Important: If there are ethical or legal restrictions to sharing your data publicly, please explain these restrictions in detail. Please see our guidelines for more information on what we consider unacceptable restrictions to publicly sharing data: http://journals.plos.org/plosone/s/data-availability#loc-unacceptable-data-access-restrictions. Note that it is not acceptable for the authors to be the sole named individuals responsible for ensuring data access.

We will update your Data Availability statement to reflect the information you provide in your cover letter.

If there are ethical or legal restrictions on sharing a de-identified data set, please explain the restrictions in detail (e.g., data contain potentially identifying or sensitive patient information) and who has imposed them (e.g., a Research Ethics Committee or Institutional Review Board, etc.). Please also provide non-author contact information (phone/email/hyperlink) for a data access committee, ethics committee, or other institutional body to which data requests may be sent. If applicable, please also provide any necessary information which interested researchers would need when requesting access to data in order to obtain the minimal data set for your study.

Authors' response:

Dear Editor, we did not make available all the data (transcription of all speeches), but we have inserted several excerpts from the speeches of the women (de-identified) throughout the manuscript. As it would not be possible to insert the speeches of all the women in the manuscript, we selected representative excerpts from the identified thematic axes; hence, the statements that support our findings and conclusions were provided in the manuscript.

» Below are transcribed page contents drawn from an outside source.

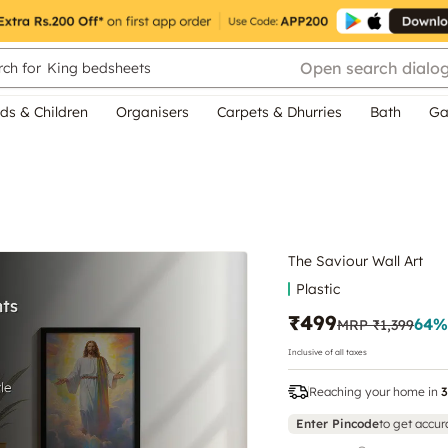
Open search dialo
ch for
King bedsheets
ds & Children
Organisers
Carpets & Dhurries
Bath
Ga
The Saviour Wall Art
Plastic
₹499
64
%
MRP
₹1,399
Inclusive of all taxes
Reaching your home in
3
Enter Pincode
to get accur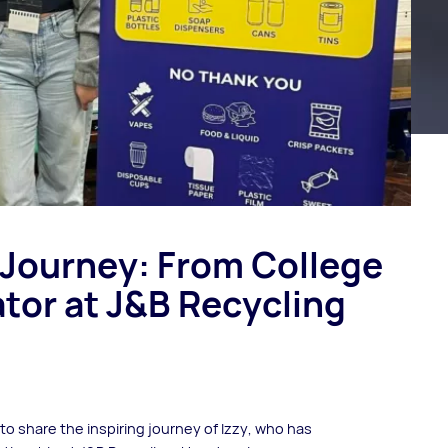
 Journey: From College
tor at J&B Recycling
to share the inspiring journey of Izzy, who has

Because this is a qualitative research, with deep interviews, addressing sensitive issues from the point of view of identifying women, providing the entire transcription of the interviews can violate the ethical precepts of guaranteeing the secrecy and privacy of participants. In this way, we will only be able to make the data available upon request through e-mail to a non-author contact: Sandra Santos, Pan-American Health Organization – PAHO, E-mail: sandra@paho.org, Phone: +55 61 32519513).

Additional Editor Comments:

The theme of the article is relevant. We would recommend a more accurate review of the language as well as appropriate sources referencing, as suggested by the reviewer.

Authors' response:

Thank you very much for the comment. A professional language specialist who translates and revises for the Pan American Health Organization reviewed the manuscript. The service declaration is attached.

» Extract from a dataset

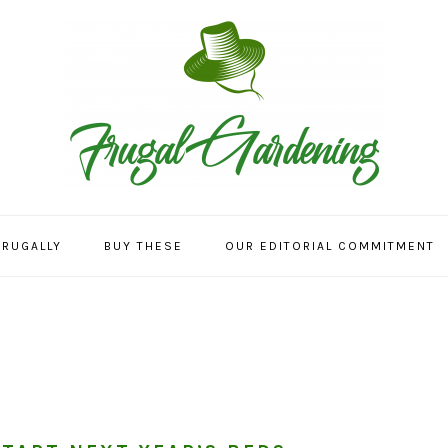
FRUGALLY
BUY THESE
OUR EDITORIAL COMMITMENT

In addition, we strongly recommend that you create a limitations section that shows the scope of the conclusions made in the study.

Authors' response:

We have added a limitations section to the Discussion, as shown below. Thank you for the suggestion.

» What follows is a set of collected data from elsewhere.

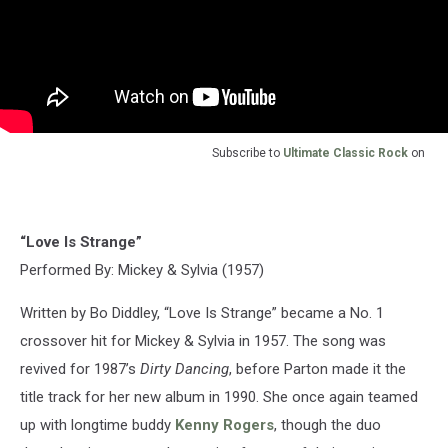
Subscribe to
Ultimate Classic Rock
on
“Love Is Strange”
Performed By: Mickey & Sylvia (1957)
Written by Bo Diddley, “Love Is Strange” became a No. 1
crossover hit for Mickey & Sylvia in 1957. The song was
revived for 1987’s
Dirty Dancing
, before Parton made it the
title track for her new album in 1990. She once again teamed
up with longtime buddy
Kenny Rogers
, though the duo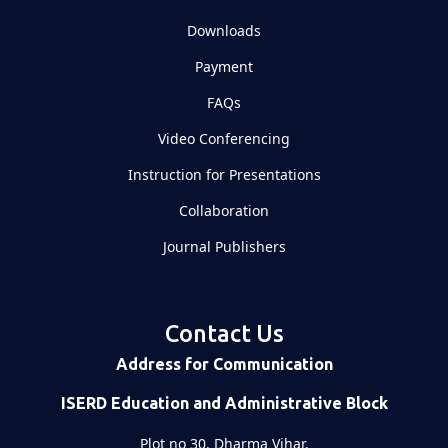
Downloads
Payment
FAQs
Video Conferencing
Instruction for Presentations
Collaboration
Journal Publishers
Contact Us
Address for Communication
ISERD Education and Administrative Block
Plot no 30, Dharma Vihar,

“Comparisons among the three municipalities should be analyzed with caution, given that in São Luís only women diagnosed with COVID-19, with a history of admission to a reference hospital for high-risk pregnancies were included, while in the other municipalities, women who attended medium complexity hospitals were also included. On the other hand, this strategy allowed us to explore the differences among women belonging to different regions of the country and with different demographic characteristics. In general, the women selected, especially in São Luís, were of low- and middle-income, which limits the external validity of our findings, but we still looked for a considerable range of socioeconomic and demographic characteristics. Another limitation was that we conducted some interviews via virtual platforms. At first, we thought that the interview conducted through virtual platforms could make it difficult to approach sensitive topics, such as the fear of contracting the disease and/or the difficulties encountered in accessing health services. Another difficulty could be the interruptions caused by the low quality of the users' internet connection. However, this way of conducting interviews reduced risks for women who expressed they felt safe and respected by the researchers, and did not impair the quality of the interview.”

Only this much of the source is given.